Karnadi juga menjelaskan, sebetulnya, keluarnya Peraturan Mendiknas Nomor 22, 23, dan 24 Tahun 2006 mengenai KTSP atau Kurikulum 2006 ini tidak hanya menyempurnakan kurikulum sebelumnya, namun memperlihatkan peluang yang sebesar-besarnya kepada tempat untuk membuatkan pendidikan yang kontekstual.
“Sebagai pembaruan kurikulum, KTSP coba memberi ruang lebih luas bagi otonomi sekolah. Pemerintah hanya memutuskan standar minimal kurikulum yang harus dipenuhi, selebihnya bergantung pada masing-masing sekolah,” katanya.
Sementara itu, Kepala Pusat Informasi dan Humas Bambang Wasito Adi mengatakan, KTSP memberi hak penuh pada sekolah-sekolah untuk memilih sendiri kurikulumnya. Tujuannya yaitu semoga potensi tiap-tiap sekolah sanggup menonjol, sehingga tercipta kompetisi antarsekolah.
“Dengan KTSP ini, masing-masing sekolah bisa menciptakan silabus, kurikulum, dan indikator-indikatornya sendiri,” katanya.
Meski memilih silabus sendiri, kata Bambang, namun standar kompetensi dan isinya harus sesuai dengan yang ditetapkan pemerintah. Bambang menambahkan meski masih dibebaskan menggunakan kurikulum lama, namun pada 2009 seluruh sekolah harus sudah menggunakan KTSP.

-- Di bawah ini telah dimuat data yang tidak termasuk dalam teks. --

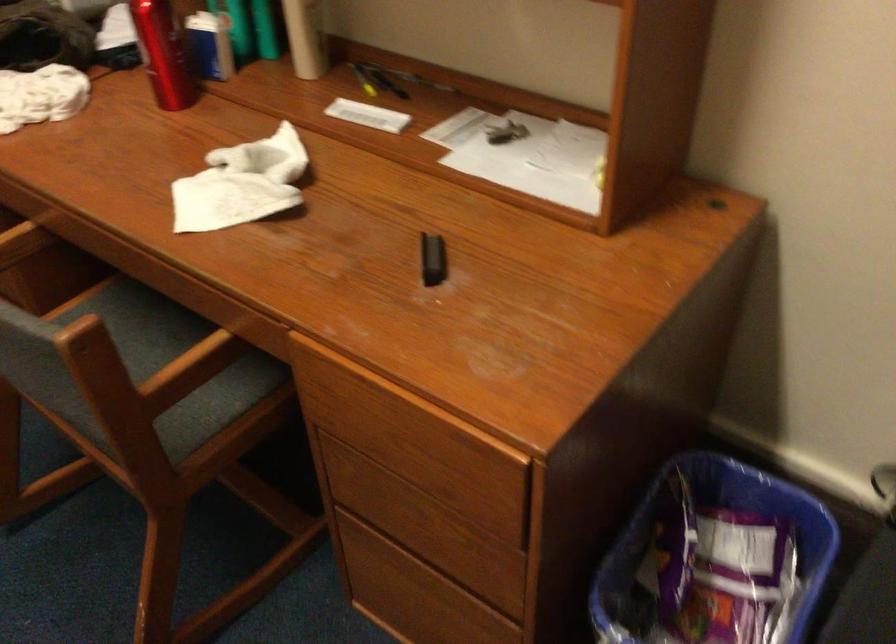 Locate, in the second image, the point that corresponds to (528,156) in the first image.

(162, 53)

Sementara itu, Kepala Pusat Informasi dan Humas Bambang Wasito Adi mengatakan, KTSP memberi hak penuh pada sekolah-sekolah untuk memilih sendiri kurikulumnya. Tujuannya yaitu semoga potensi tiap-tiap sekolah sanggup menonjol, sehingga tercipta kompetisi antarsekolah.
“Dengan KTSP ini, masing-masing sekolah bisa menciptakan silabus, kurikulum, dan indikator-indikatornya sendiri,” katanya.

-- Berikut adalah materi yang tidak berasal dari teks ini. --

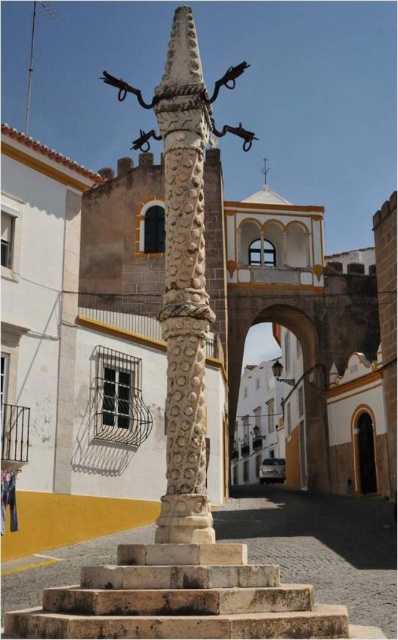 You are standing in the town square and see the point marked at coordinates (185, 275). Based on the scene description, what object is this point located on?

The point is located on the white carved stone totem pole at center, as stated in the objects description.

You are a delivery person with a cart that is 2 meters wide. You need to navigate through the space between the white carved stone totem pole at center and the stone stairs at center to reach the archway in the background. Can your cart fit through the gap between them?

The gap between the white carved stone totem pole at center and the stone stairs at center is 6.37 meters. Since your cart is only 2 meters wide, it can easily fit through the gap between them.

Meski memilih silabus sendiri, kata Bambang, namun standar kompetensi dan isinya harus sesuai dengan yang ditetapkan pemerintah. Bambang menambahkan meski masih dibebaskan menggunakan kurikulum lama, namun pada 2009 seluruh sekolah harus sudah menggunakan KTSP.
__________________________
Sumber: Suara Pembaharuan Daily
Tag :
KOLOM GURU
0 Komentar untuk "Kurikulum Tingkat Satuan Pendidikan (Ktsp)"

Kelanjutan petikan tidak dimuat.